Articles

The Snoring Child

WHAT IS SLEEP APNOEA ?

Paediatric obstructive sleep apnoea (or a “newer term” sleep disordered breathing) in children is a medical condition in which children have breathing problems while they are asleep. Sleep apnoea can affect children’s sleep and behaviour, and if untreated can lead to more serious problems.

When children (and adults) fall asleep, the muscles in the upper airway relax and become floppy. These can be partially or totally blocked by large tonsils and adenoids while the child is asleep.

Snoring in children is common (15-20%) however, obstructive sleep apnoea is less common.

It affects approximately 2-3 children in every 100.

WHAT ARE THE MAIN SYMPTOMS OF SLEEP APNOEA ?

(ZB Paediatric “Sleep Apnoea” Checklist ©)

Sleep apnoea may be difficult to diagnose, thus is it important to look for the following symptoms:

S noring

L aboured breathing during sleep

E xcessive Sweatiness AND/OR Restlessness during sleep

E xcessive day time Sleepiness AND/OR morning Tiredness/Headaches

P auses in breathing AND/OR “Choking”/Gasping/Snorting during sleep

A wakening due to bad dreams (“parasomnias”) AND/OR sleep walking

P ositions (sleeping in unusual positions; eg extended neck, sitting up)

N asal obstruction and mouth breathing

O verweight or Underweight

E nuresis (bedwetting)

A ttention/learning/behavioural problems

Note: Some research has shown that OSA may be a significant contributing factor to Attention Deficit Disorder (ADD) and Attention deficit hyperactivity disorder (ADHD)

October 2012

 WHAT CAUSES SLEEP APNOEA ?

  • Large tonsils and adenoids (these grow most quickly between 2-7 years old)

  • Obesity

  • Allergy causing nasal obstruction

  • Medical conditions associated with weak muscles (eg: Down’s Syndrome)

  • Abnormalities of the jaw bone and tongue.

HOW IS SLEEP APNOEA DIAGNOSED ?

 A sleep study (Polysomnograph) is the gold standard test for diagnosing Obstructive Sleep Apnoea. There are no needles or pain with this test. A number of wires are attached to the skin of the head and body to measure various parameters including pulse rate and oxygen saturation. Children sleep overnight with the parent while these measurements are made.
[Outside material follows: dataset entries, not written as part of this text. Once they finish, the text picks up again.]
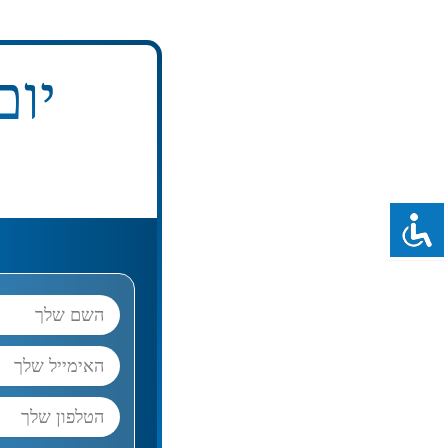
יום ש
name
mail
phone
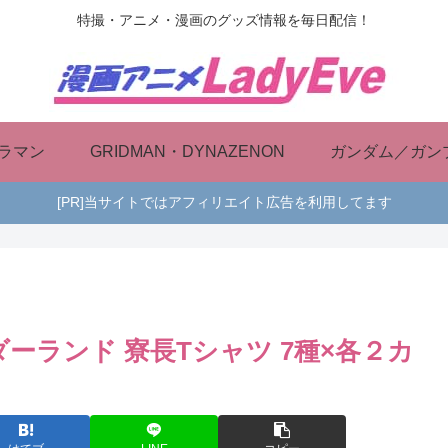
特撮・アニメ・漫画のグッズ情報を毎日配信！
ラマン
GRIDMAN・DYNAZENON
ガンダム／ガン
[PR]当サイトではアフィリエイト広告を利用してます
ーランド 寮長Tシャツ 7種×各２カ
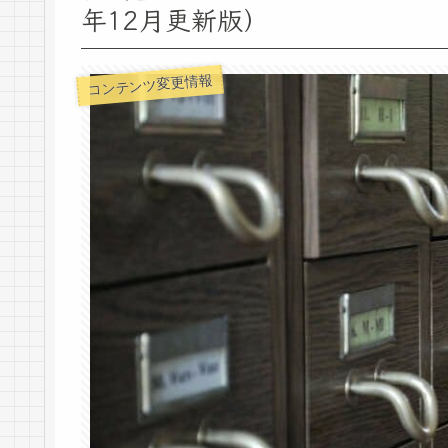
年12月更新版）
コンテンツ変更情報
HOW IS OBSTRUCTIVE SLEEP APNOEA TREATED ?

  • Enlarged tonsils and adenoids are a common cause, thus dissection tonsillectomy and curettage adenoidectomy are performed to treat this problem.

  • Allergic rhinitis/nasal obstruction is treated with medication (+/- surgery).

  • Obese and overweight children are started on exercise and weight management programs.

  • Children with severe sleep apnoea may require CPAP (continuous positive airway pressure). This is rare.

  • Rarely there are children that require specialised surgical procedures.

The American Academy of Paediatric ENT Surgery has shown that treating sleep apnoea in children results in an extreme improvement in their sleep and behaviour.

 PROGNOSIS

Although many children can be cured by surgery, some may still snore and require further treatment.